→ **WORK INSTRUCTION**:
Every line of the entries with the word "product" in it should be shown.

→ **RECORDS SHOWN**:
::::::::::
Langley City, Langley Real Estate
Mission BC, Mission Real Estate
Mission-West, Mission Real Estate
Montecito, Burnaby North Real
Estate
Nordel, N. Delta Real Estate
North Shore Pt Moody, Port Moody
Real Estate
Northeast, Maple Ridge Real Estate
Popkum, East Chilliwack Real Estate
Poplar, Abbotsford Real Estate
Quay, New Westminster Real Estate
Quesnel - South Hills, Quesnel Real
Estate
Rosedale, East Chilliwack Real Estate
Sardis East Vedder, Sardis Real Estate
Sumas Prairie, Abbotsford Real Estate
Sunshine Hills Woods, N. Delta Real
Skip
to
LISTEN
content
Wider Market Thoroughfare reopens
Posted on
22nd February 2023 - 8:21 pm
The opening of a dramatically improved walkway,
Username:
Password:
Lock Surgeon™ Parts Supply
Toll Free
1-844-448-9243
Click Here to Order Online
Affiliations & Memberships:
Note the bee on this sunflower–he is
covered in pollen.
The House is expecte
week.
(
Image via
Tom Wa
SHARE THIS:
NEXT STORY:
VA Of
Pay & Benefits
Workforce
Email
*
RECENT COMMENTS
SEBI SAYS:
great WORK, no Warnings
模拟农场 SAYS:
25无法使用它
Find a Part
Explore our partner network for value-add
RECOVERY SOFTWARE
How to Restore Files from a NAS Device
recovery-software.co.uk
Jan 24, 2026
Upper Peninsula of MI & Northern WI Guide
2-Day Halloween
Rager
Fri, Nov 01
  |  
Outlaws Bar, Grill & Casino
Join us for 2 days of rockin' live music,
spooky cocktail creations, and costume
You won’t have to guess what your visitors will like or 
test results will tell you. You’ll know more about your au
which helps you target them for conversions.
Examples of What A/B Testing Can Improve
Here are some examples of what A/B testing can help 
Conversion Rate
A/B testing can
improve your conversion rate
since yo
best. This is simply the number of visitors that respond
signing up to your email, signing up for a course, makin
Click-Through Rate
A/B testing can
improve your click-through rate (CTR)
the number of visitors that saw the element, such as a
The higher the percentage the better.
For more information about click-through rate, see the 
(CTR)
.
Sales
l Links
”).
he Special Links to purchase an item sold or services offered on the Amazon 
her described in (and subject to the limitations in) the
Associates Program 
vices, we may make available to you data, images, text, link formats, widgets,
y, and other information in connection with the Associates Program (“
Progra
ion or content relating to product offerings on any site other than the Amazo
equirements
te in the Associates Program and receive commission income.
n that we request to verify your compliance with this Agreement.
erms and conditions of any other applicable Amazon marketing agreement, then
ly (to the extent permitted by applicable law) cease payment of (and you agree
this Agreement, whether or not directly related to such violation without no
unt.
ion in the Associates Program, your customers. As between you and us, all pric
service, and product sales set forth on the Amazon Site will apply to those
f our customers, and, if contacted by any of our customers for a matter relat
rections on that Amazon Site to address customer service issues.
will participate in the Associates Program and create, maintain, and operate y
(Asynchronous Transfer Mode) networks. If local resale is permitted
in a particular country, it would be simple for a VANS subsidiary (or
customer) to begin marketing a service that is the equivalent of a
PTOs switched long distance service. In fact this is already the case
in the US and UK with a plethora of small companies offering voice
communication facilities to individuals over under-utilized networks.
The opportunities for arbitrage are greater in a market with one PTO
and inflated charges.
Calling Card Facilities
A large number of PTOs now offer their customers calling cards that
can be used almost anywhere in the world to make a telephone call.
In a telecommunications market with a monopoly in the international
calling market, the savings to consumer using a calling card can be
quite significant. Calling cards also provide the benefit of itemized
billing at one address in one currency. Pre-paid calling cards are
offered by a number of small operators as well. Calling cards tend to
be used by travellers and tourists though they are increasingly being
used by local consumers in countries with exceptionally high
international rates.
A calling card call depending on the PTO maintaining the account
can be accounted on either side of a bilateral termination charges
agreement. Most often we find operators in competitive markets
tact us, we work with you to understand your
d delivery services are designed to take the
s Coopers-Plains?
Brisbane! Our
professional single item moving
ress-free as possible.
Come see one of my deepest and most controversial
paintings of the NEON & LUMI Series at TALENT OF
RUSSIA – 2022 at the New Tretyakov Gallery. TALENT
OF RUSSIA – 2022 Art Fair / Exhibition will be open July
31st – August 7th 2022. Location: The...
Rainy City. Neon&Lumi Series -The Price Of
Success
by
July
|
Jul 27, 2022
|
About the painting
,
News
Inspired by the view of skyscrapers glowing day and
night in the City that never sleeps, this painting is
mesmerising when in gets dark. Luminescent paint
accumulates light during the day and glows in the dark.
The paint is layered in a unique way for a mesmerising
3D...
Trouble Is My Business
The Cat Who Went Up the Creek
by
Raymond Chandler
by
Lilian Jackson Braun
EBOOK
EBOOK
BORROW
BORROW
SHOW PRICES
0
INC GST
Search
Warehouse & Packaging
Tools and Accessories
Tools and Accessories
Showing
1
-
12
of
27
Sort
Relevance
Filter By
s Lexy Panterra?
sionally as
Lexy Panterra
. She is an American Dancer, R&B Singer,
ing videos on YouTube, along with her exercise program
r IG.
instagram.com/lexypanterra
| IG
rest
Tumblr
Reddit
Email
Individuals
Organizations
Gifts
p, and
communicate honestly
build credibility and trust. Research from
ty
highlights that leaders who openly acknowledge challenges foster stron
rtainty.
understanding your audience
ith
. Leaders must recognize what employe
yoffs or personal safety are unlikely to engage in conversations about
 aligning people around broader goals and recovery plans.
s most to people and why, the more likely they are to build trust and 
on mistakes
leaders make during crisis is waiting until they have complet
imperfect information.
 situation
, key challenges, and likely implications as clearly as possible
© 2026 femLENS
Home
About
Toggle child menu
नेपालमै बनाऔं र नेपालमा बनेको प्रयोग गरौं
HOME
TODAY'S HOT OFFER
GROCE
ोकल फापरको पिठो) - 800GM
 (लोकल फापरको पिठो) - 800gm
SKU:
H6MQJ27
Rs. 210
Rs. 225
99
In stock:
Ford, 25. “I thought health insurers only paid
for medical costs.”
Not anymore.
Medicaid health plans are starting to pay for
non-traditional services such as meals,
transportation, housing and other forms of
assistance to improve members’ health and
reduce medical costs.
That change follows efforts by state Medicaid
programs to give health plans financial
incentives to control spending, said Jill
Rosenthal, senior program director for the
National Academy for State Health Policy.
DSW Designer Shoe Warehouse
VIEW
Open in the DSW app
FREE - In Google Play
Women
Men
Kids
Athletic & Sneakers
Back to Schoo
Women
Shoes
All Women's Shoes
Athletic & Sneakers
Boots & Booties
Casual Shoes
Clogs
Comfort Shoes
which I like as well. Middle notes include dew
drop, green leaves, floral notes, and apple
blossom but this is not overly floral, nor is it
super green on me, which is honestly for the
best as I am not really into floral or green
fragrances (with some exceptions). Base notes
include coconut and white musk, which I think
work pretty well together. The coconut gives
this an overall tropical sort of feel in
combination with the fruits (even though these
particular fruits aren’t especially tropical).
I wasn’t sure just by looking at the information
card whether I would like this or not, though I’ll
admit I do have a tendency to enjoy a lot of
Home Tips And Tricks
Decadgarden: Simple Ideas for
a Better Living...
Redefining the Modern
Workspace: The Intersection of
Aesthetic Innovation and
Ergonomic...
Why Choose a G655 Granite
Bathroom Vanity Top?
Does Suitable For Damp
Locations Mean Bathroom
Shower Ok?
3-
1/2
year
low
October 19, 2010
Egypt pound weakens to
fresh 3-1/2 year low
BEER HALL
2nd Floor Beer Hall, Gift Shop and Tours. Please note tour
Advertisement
::::::::::
→ **REPLY**:
ion or content relating to product offerings on any site other than the Amazo
service, and product sales set forth on the Amazon Site will apply to those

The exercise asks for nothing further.